Monday, October 26, 2009

We planted some plants

Since Freya's been back from China, we've been looking at how to brighten up the flat and make things a bit more cheery. We started by talking about putting some plants on our window sill outside the flat, and that idea eventually expanded to putting plants in troughs all the way along the walkway outside our flats - our 'street' if you like. Not consciously trying to 'give something to the community' but rather make the whole street look nice rather than just our flat which would look a bit weird.

So on Saturday we went to Homebase and spent a chunk of dosh on troughs, compost, and plants. Then yesterday, we spent the afternoon planting them out. We put notes through the doors during the week inviting the neighbours to come and join us but they didn't - a couple did come out and say hello and that they thought they looked nice though, so that's good. It also meant that we could eat the cake that Freya baked, all on our own.

Here's the end result, we're very happy. Slightly nervous that the council might find some reason to object, or that the nutter down at number 9 will start throwing them over the edge or something, but for now they make the place look a lot more cheery and bright.




Thursday, October 22, 2009

Segway racing with Scott Mills

This was fun (despite having to get in at 7am).

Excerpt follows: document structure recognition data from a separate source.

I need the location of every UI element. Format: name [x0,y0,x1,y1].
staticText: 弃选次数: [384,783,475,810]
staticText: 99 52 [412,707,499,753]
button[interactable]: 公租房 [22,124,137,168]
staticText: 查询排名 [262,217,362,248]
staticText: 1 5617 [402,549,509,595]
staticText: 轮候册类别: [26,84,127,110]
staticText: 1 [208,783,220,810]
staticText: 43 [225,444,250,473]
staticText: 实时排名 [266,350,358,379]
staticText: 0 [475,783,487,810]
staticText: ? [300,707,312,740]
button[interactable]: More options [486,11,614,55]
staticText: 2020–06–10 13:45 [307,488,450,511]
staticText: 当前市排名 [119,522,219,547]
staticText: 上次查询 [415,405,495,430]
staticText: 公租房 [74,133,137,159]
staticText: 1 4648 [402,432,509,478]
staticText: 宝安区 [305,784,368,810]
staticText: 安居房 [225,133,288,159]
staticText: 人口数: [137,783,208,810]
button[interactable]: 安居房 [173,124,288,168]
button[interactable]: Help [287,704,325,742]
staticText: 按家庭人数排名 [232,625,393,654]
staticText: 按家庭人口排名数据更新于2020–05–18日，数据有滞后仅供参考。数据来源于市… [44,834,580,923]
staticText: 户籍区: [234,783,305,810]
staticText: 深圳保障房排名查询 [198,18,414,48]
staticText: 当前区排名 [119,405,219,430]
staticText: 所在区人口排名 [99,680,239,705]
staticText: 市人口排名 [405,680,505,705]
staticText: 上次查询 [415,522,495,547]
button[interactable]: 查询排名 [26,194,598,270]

I've always wanted a go on a Segway, and today I did. And I got to make a film of Scott, Becky, Chappers and Fearne having a go too. I haven't made a film with the Scott team for ages now (since Edinburgh) so it was great fun to run around the basement again.

The camera attached to the Segway was a FlipHD Mino, which was just gaffer taped on to the handlebars. It's about the size of a mobile phone, and has a mobile phone quality camera which records MP4s at 1920 x 1080. A really nice simple way of getting a brilliantly unflattering camera angle.

Friday, October 16, 2009

A photo of Fearne

Last week I took a bunch of photos of Fearne Cotton for press, because they didn't have any "action shots" of her - plenty of posed publicity photos, but nothing of her in action doing her job behind the radio desk.

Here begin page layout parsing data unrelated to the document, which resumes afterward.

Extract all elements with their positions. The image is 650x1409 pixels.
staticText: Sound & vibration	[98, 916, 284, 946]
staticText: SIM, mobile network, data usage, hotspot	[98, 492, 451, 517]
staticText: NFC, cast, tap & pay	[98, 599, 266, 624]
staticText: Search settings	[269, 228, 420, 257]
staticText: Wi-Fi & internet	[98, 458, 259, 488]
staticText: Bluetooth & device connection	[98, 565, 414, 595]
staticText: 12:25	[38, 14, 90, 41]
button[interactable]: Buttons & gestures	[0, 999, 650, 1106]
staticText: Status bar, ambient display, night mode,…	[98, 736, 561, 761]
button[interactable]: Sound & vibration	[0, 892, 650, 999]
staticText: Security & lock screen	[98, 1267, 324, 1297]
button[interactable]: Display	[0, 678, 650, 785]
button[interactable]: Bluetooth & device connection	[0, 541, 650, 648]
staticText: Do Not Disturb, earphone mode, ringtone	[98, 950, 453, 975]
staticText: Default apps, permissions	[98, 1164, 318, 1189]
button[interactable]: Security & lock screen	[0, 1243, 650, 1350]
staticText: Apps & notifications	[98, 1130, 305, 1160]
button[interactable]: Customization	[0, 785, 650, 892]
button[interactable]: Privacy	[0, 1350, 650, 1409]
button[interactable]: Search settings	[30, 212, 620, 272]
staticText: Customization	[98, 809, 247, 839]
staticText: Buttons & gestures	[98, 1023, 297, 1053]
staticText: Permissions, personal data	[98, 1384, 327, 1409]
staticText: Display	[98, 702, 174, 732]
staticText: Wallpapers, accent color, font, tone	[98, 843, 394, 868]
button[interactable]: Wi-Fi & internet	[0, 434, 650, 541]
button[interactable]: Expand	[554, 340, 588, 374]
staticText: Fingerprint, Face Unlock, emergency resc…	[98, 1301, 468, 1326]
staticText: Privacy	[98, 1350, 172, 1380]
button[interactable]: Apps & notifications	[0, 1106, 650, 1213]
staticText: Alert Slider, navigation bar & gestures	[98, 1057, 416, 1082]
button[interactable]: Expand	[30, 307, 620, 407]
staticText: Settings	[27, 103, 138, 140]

Fearne's been having flashbulbs popped in her face for pretty much her whole life, so she was a top pro and just got on with presenting her show while I snapped around her. The photos I took just got added to the stock of photos we have of Fearne.

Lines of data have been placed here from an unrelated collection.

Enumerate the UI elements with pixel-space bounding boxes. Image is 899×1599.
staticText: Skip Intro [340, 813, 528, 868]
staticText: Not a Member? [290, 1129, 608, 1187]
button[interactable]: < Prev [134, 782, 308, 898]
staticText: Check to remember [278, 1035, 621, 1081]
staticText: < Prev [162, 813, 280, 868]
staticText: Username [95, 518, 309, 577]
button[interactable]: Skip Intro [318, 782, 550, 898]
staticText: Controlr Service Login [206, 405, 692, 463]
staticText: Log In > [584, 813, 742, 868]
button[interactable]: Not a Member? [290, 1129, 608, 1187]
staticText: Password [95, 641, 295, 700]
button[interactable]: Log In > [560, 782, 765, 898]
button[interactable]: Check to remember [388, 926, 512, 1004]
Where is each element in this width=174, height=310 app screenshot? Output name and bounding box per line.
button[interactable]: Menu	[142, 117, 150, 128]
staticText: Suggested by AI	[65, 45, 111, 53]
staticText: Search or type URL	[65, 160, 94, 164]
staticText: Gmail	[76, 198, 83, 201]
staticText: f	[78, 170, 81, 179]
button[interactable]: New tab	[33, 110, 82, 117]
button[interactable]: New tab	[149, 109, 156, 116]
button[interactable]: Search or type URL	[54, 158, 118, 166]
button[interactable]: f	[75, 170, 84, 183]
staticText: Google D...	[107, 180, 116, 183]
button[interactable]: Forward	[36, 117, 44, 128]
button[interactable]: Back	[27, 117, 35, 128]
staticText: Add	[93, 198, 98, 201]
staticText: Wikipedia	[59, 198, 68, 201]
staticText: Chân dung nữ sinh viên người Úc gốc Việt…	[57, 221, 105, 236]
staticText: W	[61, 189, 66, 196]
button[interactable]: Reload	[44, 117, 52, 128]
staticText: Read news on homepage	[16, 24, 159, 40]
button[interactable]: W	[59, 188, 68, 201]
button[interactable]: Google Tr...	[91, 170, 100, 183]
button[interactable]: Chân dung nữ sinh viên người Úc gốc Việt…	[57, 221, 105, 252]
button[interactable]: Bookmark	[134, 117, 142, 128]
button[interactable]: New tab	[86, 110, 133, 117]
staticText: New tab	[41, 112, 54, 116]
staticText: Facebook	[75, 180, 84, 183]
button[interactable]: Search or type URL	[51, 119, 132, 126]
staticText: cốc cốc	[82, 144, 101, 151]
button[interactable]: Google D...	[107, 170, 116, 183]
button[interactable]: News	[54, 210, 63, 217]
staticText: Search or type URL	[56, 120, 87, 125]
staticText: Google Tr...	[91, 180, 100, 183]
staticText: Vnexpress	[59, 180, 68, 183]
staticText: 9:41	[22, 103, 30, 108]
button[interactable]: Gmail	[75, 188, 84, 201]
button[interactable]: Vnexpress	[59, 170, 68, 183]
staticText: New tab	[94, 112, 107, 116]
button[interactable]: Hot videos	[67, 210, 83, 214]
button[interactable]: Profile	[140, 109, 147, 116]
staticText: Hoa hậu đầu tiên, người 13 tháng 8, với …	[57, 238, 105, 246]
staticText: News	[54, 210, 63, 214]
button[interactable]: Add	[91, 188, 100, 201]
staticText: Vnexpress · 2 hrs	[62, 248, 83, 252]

This week the first one ended up in the press (in trade paper PR Week). Now I click on that link, and I don't find it very exciting at all. But holding a magazine in my hand with one of my photos in it, I get a buzz from. I work on quite a lot of high profile stuff, and often millions of people see my work online, but there's still something quite exciting about seeing stuff in print. Silly, I know.

And if the constantly recurring photo of 'motormouth DJ Chris Moyles' is anything to go by, this photo of Fearne could be appearing in the press unchanged for the next 8 years.

Thursday, October 15, 2009

I was Greg's employee of the day

What an honour.

Every day, Greg James picks someone to be his employee of the day. It is not done based on any specific achievement, as far as I'm aware. In fact, I believe it's based on a given individual's availability. You have to hold a jar of sweets and have your photo taken. Then you have to talk into a microphone and say the following words -


Sunday, October 04, 2009

MOBO Awards 2009

On Wednesday night, 1Xtra covered the 2009 MOBO awards, which for the first time were held in Glasgow. I was asked to get involved a few weeks ago, and said yes without realising it would involve a 10 hour round-trip train journey, but hey ho. I wasn't producing - that was left to m'colleague Karen who did a wicked job of organising the content and handling the site build. I was there doing one of my favourite things - wielding a Z1 video camera, and churning out backstage videos.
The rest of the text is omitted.